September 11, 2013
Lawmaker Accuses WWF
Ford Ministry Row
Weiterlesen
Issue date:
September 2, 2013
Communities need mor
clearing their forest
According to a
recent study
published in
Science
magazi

--

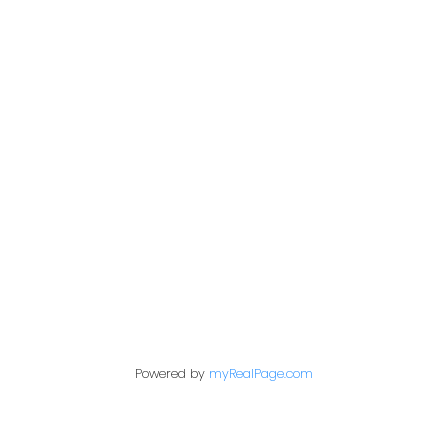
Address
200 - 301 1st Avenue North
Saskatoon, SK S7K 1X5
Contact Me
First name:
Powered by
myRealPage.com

Prompt:
Output the lines of the records above exactly as they appear, from the line containing "200 - 301 1st Avenue North" through the line containing "myRealPage.com".

Reply to the exercise:
200 - 301 1st Avenue North
Saskatoon, SK S7K 1X5
Contact Me
First name:
Powered by
myRealPage.com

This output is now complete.